------ DATA

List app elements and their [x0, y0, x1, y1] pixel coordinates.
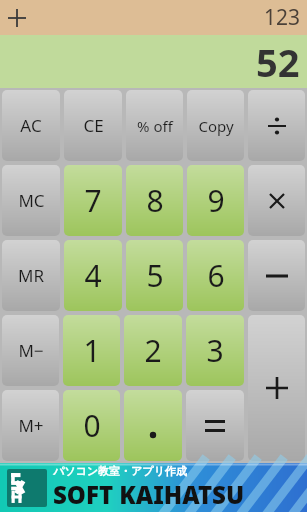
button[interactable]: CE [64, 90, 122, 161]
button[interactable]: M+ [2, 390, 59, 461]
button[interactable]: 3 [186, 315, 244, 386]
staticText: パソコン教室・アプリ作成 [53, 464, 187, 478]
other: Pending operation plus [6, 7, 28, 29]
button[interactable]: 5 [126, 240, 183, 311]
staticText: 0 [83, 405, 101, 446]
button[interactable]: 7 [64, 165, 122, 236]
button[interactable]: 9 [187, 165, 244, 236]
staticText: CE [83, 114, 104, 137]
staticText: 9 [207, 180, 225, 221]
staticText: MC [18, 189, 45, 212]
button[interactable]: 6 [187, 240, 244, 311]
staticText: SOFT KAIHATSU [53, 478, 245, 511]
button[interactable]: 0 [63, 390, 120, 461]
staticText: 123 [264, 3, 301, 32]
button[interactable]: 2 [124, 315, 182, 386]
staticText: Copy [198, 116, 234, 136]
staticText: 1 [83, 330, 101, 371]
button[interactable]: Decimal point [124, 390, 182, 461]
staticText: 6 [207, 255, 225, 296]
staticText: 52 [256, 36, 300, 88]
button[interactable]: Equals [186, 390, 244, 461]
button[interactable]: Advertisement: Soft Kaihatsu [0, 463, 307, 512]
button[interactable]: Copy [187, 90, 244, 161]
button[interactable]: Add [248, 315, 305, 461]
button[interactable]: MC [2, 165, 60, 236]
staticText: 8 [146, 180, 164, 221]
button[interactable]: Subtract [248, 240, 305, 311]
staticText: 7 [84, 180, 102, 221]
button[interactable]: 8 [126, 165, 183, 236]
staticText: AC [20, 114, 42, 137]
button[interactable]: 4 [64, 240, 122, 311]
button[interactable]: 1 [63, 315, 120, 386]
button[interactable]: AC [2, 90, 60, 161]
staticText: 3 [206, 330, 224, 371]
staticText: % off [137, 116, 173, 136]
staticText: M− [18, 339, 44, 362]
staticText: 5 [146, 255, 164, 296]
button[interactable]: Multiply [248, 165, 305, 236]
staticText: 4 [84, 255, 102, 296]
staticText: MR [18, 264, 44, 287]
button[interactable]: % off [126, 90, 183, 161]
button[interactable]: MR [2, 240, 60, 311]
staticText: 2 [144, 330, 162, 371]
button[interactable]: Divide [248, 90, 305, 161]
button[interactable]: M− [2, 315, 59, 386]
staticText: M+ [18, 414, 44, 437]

------------
------ DATA

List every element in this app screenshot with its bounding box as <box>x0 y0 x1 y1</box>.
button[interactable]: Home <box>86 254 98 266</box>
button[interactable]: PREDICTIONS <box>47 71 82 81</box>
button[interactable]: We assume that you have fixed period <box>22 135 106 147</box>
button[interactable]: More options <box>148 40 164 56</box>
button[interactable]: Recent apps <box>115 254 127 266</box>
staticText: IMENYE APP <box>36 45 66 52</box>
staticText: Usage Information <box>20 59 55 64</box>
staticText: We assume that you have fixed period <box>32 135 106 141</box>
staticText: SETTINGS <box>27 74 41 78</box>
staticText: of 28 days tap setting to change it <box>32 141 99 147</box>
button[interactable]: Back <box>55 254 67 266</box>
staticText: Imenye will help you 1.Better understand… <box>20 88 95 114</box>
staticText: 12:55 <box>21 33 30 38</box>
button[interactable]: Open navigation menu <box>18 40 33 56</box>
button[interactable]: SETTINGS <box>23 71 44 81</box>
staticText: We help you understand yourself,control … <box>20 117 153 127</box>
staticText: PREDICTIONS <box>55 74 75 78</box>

------------

Search the data for "SETTINGS". Copy every line that has it.

**SOLUTION**
staticText: SETTINGS <box>27 74 41 78</box>
button[interactable]: SETTINGS <box>23 71 44 81</box>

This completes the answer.